When my husband (Stephen) and I got engaged we knew we loved each other very much, we hoped for one another’s good, and we liked who we were together.  But as soon as we got engaged our relationship experienced a shift.  The stress of planning a wedding and joining two families together can be overwhelming.  Add to it the stress of everyday life, planning a million details for the most perfect day of your life (so they say anyway) and looking at everything through the lens of “Do I really want to do this? with you? forever?,”  and suddenly things get really real really fast.  And because of the way our brains are wired for stress, we start reacting and reverting to old styles of relating and old ways of being that we don’t like and more than likely make our partners want to run for the hills.  My husband and I know this from experience.  We went through two broken engagements and a third that finally lasted.  Here are 4 things we learned from our 3 engagements, that will help you not just make it to your wedding but start your marriage on the best foot possible.  

1.) Slow Down.  Sometimes the anxiety that comes with wedding planning feels like too much.  The stress can weigh us down and activate our stress response system which can leave us reacting a whole lot more than it does relating.  Slow down.  Yes, a wedding is important but is it more important than your relationship with your partner?  Set aside one evening a week to not talk about the wedding planning and logistics.  Talk about how excited you are to be together and dream about the life you want to build as a couple.  

2.) Be Honest About Your Fears.  On the day I got engaged (the first time) I was elated, truly on top of the world.  And then my brand new fiancé, exhausted from all the anxiety/excitement of the previous few weeks of planning, literally took a four hour nap right after I said, “Yes.”  I  pretended I understood and made myself believe I was ok with it.  He had managed to pull out all the stops for an epic morning of hiking and popping the question beside a beautiful mountain lake, he had to be tired.  No matter, the truth was I was terrified him sleeping meant he actually didn’t feel excited about me and us.  Over the course of the next few weeks I unknowingly put every interaction through that filter and that fear grew and grew until one day I told him that I knew he didn’t really want to marry me and that I could tell he wasn’t excited about me.  It all came crashing down and we both panicked about whether or not we really were good together and we started feeling like we might have made a mistake.  I wish on our engagement day when I began to sense fear growing that I would have dug deep and been vulnerable with the safe person I knew Stephen to be and told him right then and there I was feeling deep fear.  It would have let him in on what was happening in me and given him the opportunity to reflect right then on why he did fall to sleep like he did.  If you are afraid just say it; it will come out anyway and some ways are more healthy than others.   

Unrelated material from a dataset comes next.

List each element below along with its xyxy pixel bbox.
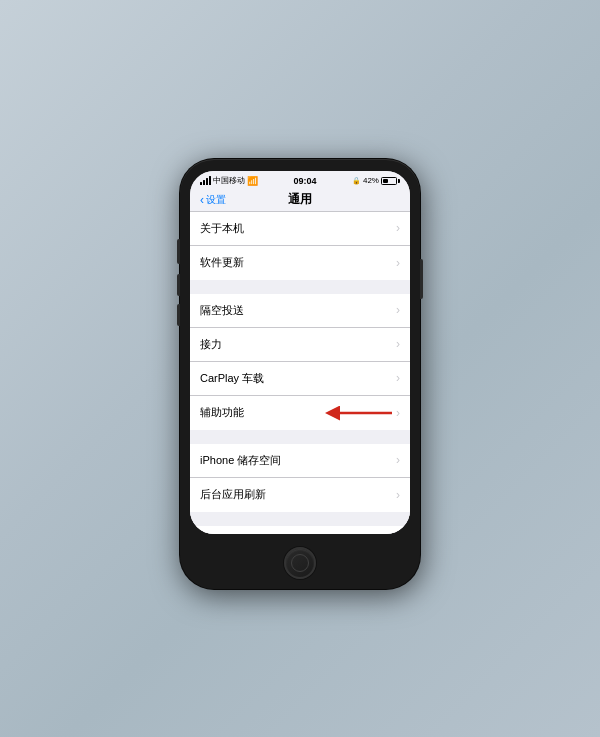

3.) Be Honest About Your Hopes.  After our second engagement was broken off, we were meeting with our therapist discussing what the parameters would be for proceeding with relationship as a now defunct engaged couple (again).  In this moment, I realized fully and clearly that the one person I trusted to process the deepest, scariest, and most wildly wonderful parts of my self with was the person I was no longer engaged to.  I realized more than anything I wanted to find a way back to each other.  So I said that I still wanted to be married to Stephen.  I didn’t let the fear of not getting what I wanted get in the way of hoping.  In speaking the truth about my hope, it cleared up so much of the haze that had begun to cloud our future.  Obviously, we were able to find our way back to each other and eleven years later we can both say our hopes have come true.   

If engagement feels less dreamy than you hoped, know you are not alone.  All the complexity you and your partner are feeling is normal.  And as long as the person you are in relationship with is safe, even the complexity of emotions you are feeling can bring closer connection if you can share in an open and curious way.  Ideally marriage is for forever and rather than wall up until this whole wedding thing is all over you can use this time of engagement to deepen connection.  Happy engagement and cheers to a deeply connected ever after.